Manifestation contre la réforme des Universités en Finlande. Pour lire cet article sur le site de Helsingin Sanomat.

A group of about 1,000 demonstrators took part in a protest in Helsinki’s Aleksanterinkatu on Thursday afternoon, against reforms to the Finnish Universities Act.

University students organised further protests and walkouts in Tampere, Turku, Joensuu, Rovaniemi, and Oulu, while some students from Jyväskylä travelled by bus to Helsinki.

In the capital, the demonstration culminated in the occupation of the administration building of the University.
Early on Thursday evening, the number of occupants was 70, while some of them intended to stay overnight.

”Shame on you at the MInistry of Education, your law is stupid”, the demonstrators shouted. Most of them were students, while some staff members also took part.

Minister of Education Henna Virkkunen (National Coalition) was by contrast full of eagerness, coming from the government session in which the bill had just been passed.

”This is the second best thing that has happened to universities since they were founded”, Virkkunen announced with a glow of enthusiasm, defending the universities’ new decision-making system.

”They are behind locks and keys”, she said, attempting to calm those who were concerned about potential tuition fees.

Virkkunen pointed out that even though the legislative reforms will make it possible to charge tuition fees on a trial basis to students from outside EU/EEA countries who are taking part in separate English-language master’s programmes, they have to be agreed upon with the Ministry of Education first.

In Virkkunen’s opinion, there is no reason to delay ”a completed law” by a year, even though a petition to legislators demanded an extra 12 months to plan reforms.

Virkkunen noted further that the universities have already started preparing to adjust to the reforms.

The demonstrators were particularly worried about the future administration of faculties and institutions.

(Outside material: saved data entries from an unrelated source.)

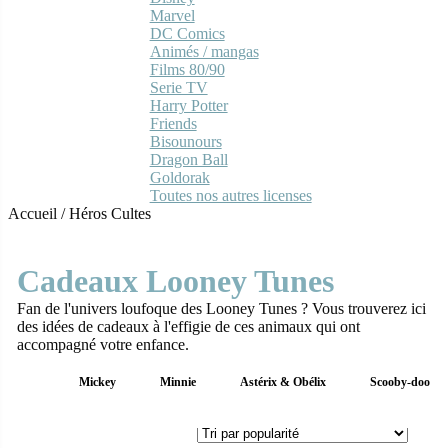
Marvel
DC Comics
Animés / mangas
Films 80/90
Serie TV
Harry Potter
Friends
Bisounours
Dragon Ball
Goldorak
Toutes nos autres licenses
Accueil
/
Héros Cultes
Cadeaux Looney Tunes
Fan de l'univers loufoque des Looney Tunes ? Vous trouverez ici
des idées de cadeaux à l'effigie de ces animaux qui ont
accompagné votre enfance.
Mickey
Minnie
Astérix & Obélix
Scooby-doo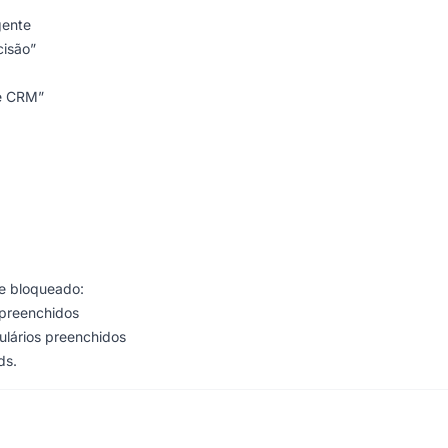
gente
isão”
de CRM”
e bloqueado:
 preenchidos
ulários preenchidos
ds.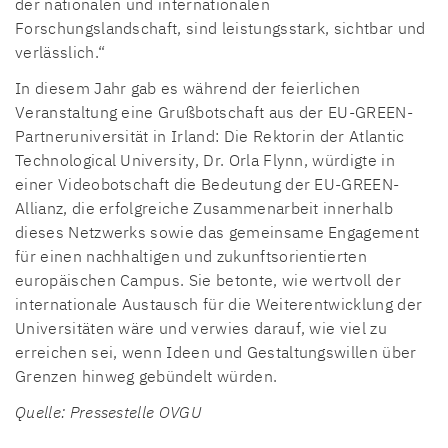
der nationalen und internationalen
Forschungslandschaft, sind leistungsstark, sichtbar und
verlässlich.“
In diesem Jahr gab es während der feierlichen
Veranstaltung eine Grußbotschaft aus der EU-GREEN-
Partneruniversität in Irland: Die Rektorin der Atlantic
Technological University, Dr. Orla Flynn, würdigte in
einer Videobotschaft die Bedeutung der EU-GREEN-
Allianz, die erfolgreiche Zusammenarbeit innerhalb
dieses Netzwerks sowie das gemeinsame Engagement
für einen nachhaltigen und zukunftsorientierten
europäischen Campus. Sie betonte, wie wertvoll der
internationale Austausch für die Weiterentwicklung der
Universitäten wäre und verwies darauf, wie viel zu
erreichen sei, wenn Ideen und Gestaltungswillen über
Grenzen hinweg gebündelt würden.
Quelle: Pressestelle OVGU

”The new system is likely to restrict democracy, at the same time threatening the freedom of scientific research”, felt Riitta Matilainen and Matleena Frisk, who are both research trainees in the Department of Social Science History of the University of Helsinki.

Most of the students occupying the administration building of the University had made a camp in front of the Rector’s office yesterday evening.
”Our aim is to write an official statement, and in the morning we plan to present a no-confidence vote to the management of the University”, declared mathematics student Joonas Mäkinen.

Some students expressed concern about the future independence of research, fearing that the reforms could turn university research into merchandise.
”There has been a lot of talk about humanists, but I believe that scientific research is at the greatest risk. Will scientific research units be turned into corporations’ outsourced product development departments ?” asked Antti Karhunen who is studying mathematics and language technology.

FACTFILE : Autonomy of universities to be enlarged

The more independent universities are scheduled to start activities on January 1st, 2010.

The total number of universities is 15, two of them being foundations : the Aalto University and the Technical University of Tampere. All the others are public corporations.

The government will continue to be responsible for the basic funding of the universities, while the funds will be index-linked.

The universities will be better placed to make the best use of their income from capital and to supplement their financing with donations and business activities.

University staff will no longer be employed by the State. Civil-service employment relationships will become contractual employment relationships, and universities will negotiate in collective bargaining.

Students will be obliged to be members of the students’ union even in the future.

The universities will be obliged to promote life-long learning.

Degree education will still be provided free of charge. The legislative reforms will, however, make it possible to charge tuition fees on a trial basis to students from outside EU/EEA countries.